A Avignon, deux spectacles, parmi d'autres, illustrent l’actualité du pair de France.

« Mon alter Hugo » de Gérard Berliner qui s’est approprié l’homme illustre et nous le livre en textes et chansons avec la pointe d’humour nécessaire à l’admiration. Comédie musicale pour un homme.

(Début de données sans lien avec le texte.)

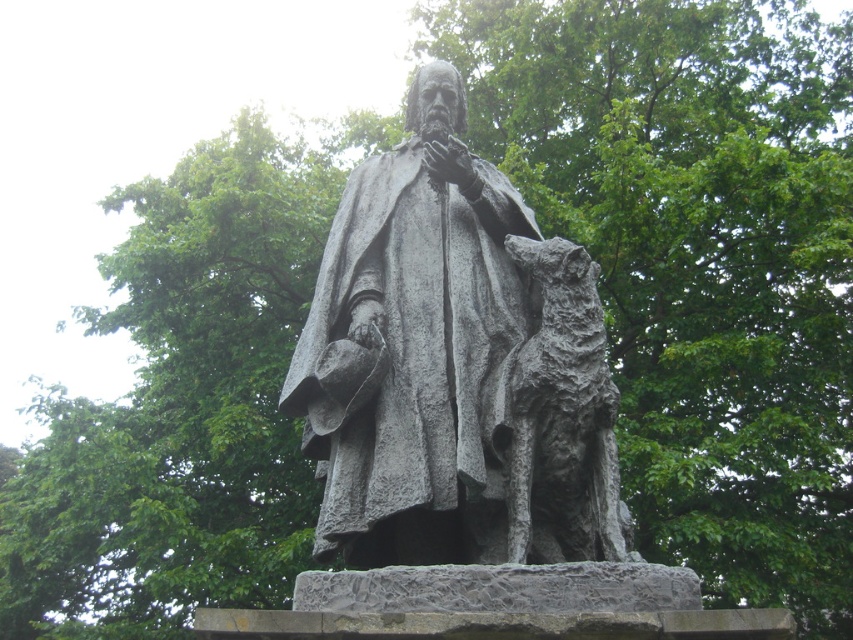 Does gray stone statue at center have a greater width compared to rough stone dog at center?

Yes, gray stone statue at center is wider than rough stone dog at center.

Between gray stone statue at center and rough stone dog at center, which one is positioned higher?

gray stone statue at center is above.

Is point (328, 372) closer to camera compared to point (529, 449)?

That is False.

This screenshot has height=640, width=853. Identify the location of gray stone statue at center. (456, 365).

Dans «Aimer c’est plus que vivre » d’Anthéa Sogno , l'auteure-actrice, met dans la lumière Juliette Drouet, la maîtresse de celui qui rassembla 2 000 000 de personnes à son enterrement, sans le buzz internet. La sincérité des acteurs nous enchante, nous transporte d’émotion. Nous pardonnons à ce cavaleur, il nous a tellement donné. Les amants se sont échangés 40 000 lettres. L’intensité de leurs sentiments ragaillardit le romantisme avec des mots qui osent la grandeur et nous élèvent au dessus des petits calculs. Après la mort de Juliette, Victor n’a plus écrit.

samedi 2 août 2008

Siné, cinéma.


Oh, la la ! « Liberté de la presse ! » « Antisémitisme ! » : le combat qui se joue sur le net toucherait au grandiose, s’il n’était assorti à l’égard de Philippe Val, de tant de haine. Celui-ci a viré Siné de Charlie hebdo pour des propos douteux, qui l’ignore ? Mais comme dans tous les divorces, c'est un fait malheureusement assez ordinaire qui a tout déclenché. La dernière saillie de Siné n’était pas la pire. Mais comme Polac, sa persistance devient pathétique : qu’ils aillent comme d’autres retraités, faire du bénévolat et laissent leurs colonnes à de nouvelles plumes. Val n’est certes pas un marrant, mais il essaie de sortir des schémas trop simplistes, des caricatures. Les amateurs de gros traits, de gros mots n’apprécient pas. La détermination des pétitionnaires de chaque camp serait mieux employée à d’autres combats. Le jour où Carla dédicaçait son C.D. aux ministres, les ravis venaient de créer une nouvelle niche fiscale pour l’Outre-mer (source « arrêt sur image »).

vendredi 1 août 2008

Photographies à Arles


Les fracas du monde ne sont pas parvenus aux rencontres photographiques cette année, par contre l’amenuisement des moyens alloués à la culture se fait sentir. Bien des lieux qui restaient ouverts pendant deux mois ne sont plus accessibles aussi longtemps que les autres années. Christian Lacroix était le maître d’œuvre des rencontres cette année ; difficile de ne pas le savoir. L’habillage des murs en était revigoré mais en dehors de Pierre Gonnord aux portraits éclatants à la Murillo peu de personnalités emballantes. Avedon et ses squelettes avec belle femme : c’est bien. Les photothérapies de Bhadra qui fait exprimer les rêves de femmes traumatisées, émouvantes ; comme sont intéressantes des photos de femmes de détenus ou celles d’appartements communautaires à Saint Petersbourg. Mais la beauté des lieux d’exposition nous reste plus en mémoire que bien des œuvres exposées. Oui, il y avait des séries de wagons, des dompteurs de hyènes, des univers anglais avec une rivière dans le salon, des portraits de courtisanes du second empire avec les cahiers de police les concernant, plus poétiques que les fichiers de Dati et Hortefeux. Des photos récupérées dans la rue, troublantes dans leur dispositif immense. Mais déception, même si c’est toujours revigorant une bonne douche de belles images.